The Identity Crisis of the European Patent Office, Wrongly Believing It Exists to Serve Lawyers and Patent Trolls Outside Europe

Posted in Europe, Patents at 3:12 pm by Dr. Roy Schestowitz

Whose interests does António Campinos represent?

United States House of Representatives

Summary: The European Patent Office doesn’t even feel like it’s European anymore; it’s just an international patent office that happens to be based (primarily) in Munich; insiders and outsiders alike need to ask themselves what these ‘European’ officials (employing firms outside Europe) have turned the Office into

THE European Patent Office, once a source of pride for Europe, no longer seems to work for Europe (except maybe some law firms that happen to also have branches in Europe). This is a problem and there are legitimate reasons for examiners’ dissatisfaction. Those are European scientists, unlike their managers (who are nowadays very rarely scientists; some totally lack any scientific background and experience, qualifications, education etc.) that keep pushing software patents in Europe.

“This is a problem and there are legitimate reasons for examiners’ dissatisfaction.”“The last panel discussion at our Patenting AI conference dealt with societal and liability aspects of #AI, computational inventiveness, inventorship and entitlement issues,” the European Patent Office (or Organisation; the username and name are in conflict as we noted here before) wrote before the weekend. The EPO found a new name/trick for software patents — one that the U.S. Patent and Trademark Office (USPTO) too increasingly piggybacks to dodge 35 U.S.C. § 101. It didn’t take long for the EPO to start greenwashing software patents, having written this shortly afterwards: “Is artificial intelligence the ‘new frontier’ in green technology? Join the discussion at this event…”

We have meanwhile learned, based on this CoinGeek article, that software patents are still being granted to nChain. Shame on the EPO for granting such patents. Shame on nChain for pursuing these. To quote:

According to a blog post published by the firm, nChain has been awarded a new patent by the European Patent Office (EPO). The latest patent—the sixth to be awarded by the EPO—covers a system that uses a trusted device to secure content on another device or computer server. The patent extends the invention covered by nChain’s Deterministic Key Generation patent, which was previously approved by the EPO.

The patent, entitled “Personal device security using elliptic curve cryptography for secret sharing, and numbered European Patent 3257006, details how two personal devices can communicate with each other securely using a “common secret” but without requiring that any sensitive private-key information be exchanged. Instead, the technique uses digital signatures to create the common secret each time data needs to be exchanged.

To better understand why the EPO has stooped so low pay attention to who’s being consulted: "Consisting of representatives of IP special-interest groups and IP sections of (US) State Bar associations," according to the EPO itself. They tweeted about this too: “The 34th annual meeting of the US Bar-EPO Liaison Council took place at the EPO’s Munich headquarters.”

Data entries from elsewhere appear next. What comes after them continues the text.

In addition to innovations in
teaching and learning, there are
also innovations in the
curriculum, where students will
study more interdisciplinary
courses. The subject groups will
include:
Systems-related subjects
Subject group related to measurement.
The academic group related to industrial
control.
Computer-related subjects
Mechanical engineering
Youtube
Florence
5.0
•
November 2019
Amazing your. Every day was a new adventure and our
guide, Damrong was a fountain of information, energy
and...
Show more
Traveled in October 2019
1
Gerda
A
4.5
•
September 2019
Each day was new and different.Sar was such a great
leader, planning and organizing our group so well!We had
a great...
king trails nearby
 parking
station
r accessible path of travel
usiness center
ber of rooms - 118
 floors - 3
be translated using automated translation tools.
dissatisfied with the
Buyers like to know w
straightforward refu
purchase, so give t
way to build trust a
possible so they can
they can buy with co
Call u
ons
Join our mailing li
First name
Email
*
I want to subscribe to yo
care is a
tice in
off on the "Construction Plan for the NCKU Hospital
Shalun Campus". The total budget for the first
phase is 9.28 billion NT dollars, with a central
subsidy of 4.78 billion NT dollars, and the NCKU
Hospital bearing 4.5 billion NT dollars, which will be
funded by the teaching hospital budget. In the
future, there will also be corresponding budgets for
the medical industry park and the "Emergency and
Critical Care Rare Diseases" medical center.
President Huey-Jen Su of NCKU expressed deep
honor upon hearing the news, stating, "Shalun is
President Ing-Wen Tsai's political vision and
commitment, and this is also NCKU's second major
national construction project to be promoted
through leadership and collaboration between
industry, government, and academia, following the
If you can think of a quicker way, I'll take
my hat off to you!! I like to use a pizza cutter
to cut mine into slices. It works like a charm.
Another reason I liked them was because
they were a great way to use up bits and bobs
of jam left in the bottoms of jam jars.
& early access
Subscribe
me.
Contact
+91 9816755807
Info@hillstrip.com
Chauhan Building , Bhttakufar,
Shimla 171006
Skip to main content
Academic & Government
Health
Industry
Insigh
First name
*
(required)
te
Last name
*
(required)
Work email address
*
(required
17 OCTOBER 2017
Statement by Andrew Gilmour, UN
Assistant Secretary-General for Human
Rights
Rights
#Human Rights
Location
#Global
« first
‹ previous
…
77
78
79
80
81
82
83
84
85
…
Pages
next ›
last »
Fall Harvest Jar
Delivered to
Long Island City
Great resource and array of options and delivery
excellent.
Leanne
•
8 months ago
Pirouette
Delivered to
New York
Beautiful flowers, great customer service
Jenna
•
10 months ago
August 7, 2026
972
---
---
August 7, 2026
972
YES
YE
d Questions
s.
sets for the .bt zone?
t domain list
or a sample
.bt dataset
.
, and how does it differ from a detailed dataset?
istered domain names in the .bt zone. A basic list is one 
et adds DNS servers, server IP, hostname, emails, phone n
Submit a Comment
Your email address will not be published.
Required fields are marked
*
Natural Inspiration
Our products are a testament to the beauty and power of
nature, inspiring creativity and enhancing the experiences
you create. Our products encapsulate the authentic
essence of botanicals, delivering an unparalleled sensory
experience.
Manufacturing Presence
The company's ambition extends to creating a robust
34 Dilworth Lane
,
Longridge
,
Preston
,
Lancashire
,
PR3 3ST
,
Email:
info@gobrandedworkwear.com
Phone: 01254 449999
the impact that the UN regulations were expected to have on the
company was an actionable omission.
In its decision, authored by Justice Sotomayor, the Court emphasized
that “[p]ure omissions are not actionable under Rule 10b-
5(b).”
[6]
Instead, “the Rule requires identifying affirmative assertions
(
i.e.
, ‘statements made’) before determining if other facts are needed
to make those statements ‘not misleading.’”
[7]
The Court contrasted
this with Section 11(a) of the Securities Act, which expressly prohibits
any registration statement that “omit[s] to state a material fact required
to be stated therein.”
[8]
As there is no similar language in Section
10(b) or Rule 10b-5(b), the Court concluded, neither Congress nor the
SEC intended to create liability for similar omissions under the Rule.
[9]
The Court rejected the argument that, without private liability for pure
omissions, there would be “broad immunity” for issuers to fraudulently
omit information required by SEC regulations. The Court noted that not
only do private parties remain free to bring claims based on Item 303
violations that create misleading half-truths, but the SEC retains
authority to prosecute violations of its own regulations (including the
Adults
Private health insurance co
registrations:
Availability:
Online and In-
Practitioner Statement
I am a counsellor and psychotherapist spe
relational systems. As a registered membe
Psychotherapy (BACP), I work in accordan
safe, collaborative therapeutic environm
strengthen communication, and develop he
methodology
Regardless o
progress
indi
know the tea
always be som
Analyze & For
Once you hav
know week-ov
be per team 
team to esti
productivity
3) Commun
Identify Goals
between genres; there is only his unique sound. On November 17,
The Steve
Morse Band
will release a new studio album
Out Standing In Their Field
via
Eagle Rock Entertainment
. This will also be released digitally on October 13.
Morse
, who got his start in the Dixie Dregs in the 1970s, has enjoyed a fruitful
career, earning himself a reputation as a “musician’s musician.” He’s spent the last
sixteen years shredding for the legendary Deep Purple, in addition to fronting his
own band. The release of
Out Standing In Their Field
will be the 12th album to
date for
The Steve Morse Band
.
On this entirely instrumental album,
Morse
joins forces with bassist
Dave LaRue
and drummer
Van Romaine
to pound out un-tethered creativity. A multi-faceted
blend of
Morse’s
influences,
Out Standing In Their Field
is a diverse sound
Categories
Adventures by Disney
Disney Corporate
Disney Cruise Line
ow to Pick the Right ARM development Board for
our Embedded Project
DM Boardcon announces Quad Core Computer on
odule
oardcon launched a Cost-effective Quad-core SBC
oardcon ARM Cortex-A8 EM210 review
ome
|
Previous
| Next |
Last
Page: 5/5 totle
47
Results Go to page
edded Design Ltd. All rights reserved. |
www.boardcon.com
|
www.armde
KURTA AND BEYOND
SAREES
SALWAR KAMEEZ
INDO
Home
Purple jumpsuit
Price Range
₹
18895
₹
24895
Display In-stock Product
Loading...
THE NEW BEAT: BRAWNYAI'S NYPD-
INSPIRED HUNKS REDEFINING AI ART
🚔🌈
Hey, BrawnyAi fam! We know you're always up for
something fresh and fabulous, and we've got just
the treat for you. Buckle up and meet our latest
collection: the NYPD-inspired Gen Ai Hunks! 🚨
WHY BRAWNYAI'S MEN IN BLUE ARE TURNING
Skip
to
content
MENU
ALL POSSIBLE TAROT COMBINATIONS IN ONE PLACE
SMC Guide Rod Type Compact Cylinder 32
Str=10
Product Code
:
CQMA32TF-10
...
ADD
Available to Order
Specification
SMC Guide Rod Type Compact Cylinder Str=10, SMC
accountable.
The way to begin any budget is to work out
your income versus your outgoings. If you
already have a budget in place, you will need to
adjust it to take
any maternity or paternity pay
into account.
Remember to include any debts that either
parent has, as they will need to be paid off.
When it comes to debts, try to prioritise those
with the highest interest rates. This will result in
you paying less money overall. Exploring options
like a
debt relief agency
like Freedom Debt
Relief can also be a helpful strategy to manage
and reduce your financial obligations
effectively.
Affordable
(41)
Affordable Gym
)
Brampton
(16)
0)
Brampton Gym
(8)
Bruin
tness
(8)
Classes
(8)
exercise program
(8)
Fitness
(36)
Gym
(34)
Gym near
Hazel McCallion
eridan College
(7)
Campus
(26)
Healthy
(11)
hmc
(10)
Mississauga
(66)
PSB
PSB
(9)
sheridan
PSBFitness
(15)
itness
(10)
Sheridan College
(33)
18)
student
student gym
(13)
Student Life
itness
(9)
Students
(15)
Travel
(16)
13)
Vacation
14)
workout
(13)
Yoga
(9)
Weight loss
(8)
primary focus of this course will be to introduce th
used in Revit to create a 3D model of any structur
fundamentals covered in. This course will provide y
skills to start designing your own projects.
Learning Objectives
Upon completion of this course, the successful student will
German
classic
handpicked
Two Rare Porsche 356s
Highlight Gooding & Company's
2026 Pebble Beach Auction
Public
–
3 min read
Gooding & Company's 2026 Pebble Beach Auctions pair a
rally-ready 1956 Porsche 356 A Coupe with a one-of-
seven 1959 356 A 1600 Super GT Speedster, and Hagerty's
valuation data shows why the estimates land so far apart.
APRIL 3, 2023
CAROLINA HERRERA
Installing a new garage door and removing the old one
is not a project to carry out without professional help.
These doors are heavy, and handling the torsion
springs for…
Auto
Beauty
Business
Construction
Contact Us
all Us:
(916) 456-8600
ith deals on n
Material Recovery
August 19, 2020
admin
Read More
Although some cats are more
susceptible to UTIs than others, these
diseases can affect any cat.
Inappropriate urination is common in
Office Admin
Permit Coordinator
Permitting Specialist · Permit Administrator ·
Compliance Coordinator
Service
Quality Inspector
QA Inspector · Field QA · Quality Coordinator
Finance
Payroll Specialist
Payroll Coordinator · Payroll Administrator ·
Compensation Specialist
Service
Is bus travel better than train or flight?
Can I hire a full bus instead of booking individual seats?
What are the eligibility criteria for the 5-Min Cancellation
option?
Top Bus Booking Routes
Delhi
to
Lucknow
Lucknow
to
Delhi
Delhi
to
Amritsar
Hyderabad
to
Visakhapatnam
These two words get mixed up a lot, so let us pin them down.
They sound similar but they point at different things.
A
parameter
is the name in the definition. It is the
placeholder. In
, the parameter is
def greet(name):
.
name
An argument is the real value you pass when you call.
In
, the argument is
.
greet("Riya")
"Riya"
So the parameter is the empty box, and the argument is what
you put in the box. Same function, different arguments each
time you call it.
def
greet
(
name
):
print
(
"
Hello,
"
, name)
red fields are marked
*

So the US decides on how the EPO should be run? Do European politicians also tell the USPTO how to run? If not, why not? Need we assume the supremacy of special interests in the US? Even in Europe? What about China?

Automated translations of technical documents were then mentioned by the EPO just at the week’s very end: (warning: epo.org link)

With 25 000 daily users, Espacenet is now one of the most frequently accessed patent information services. The EPO continually works to develop and improve its offerings as users’ needs evolve. For example, to address the language barriers inherent in the system as the database grew to contain patent documents in ever more languages, the EPO developed Patent Translate, a tool for automated patent translation. Launched in 2012, the service provides free, “on-the-fly” machine translation of patents for 32 languages, including Chinese, Japanese, Korean and Russian. In 2017 the EPO incorporated neural machine translation technology into Patent Translate to provide even more accurate translations, and the service currently sees 20 000 requests for translation every working day.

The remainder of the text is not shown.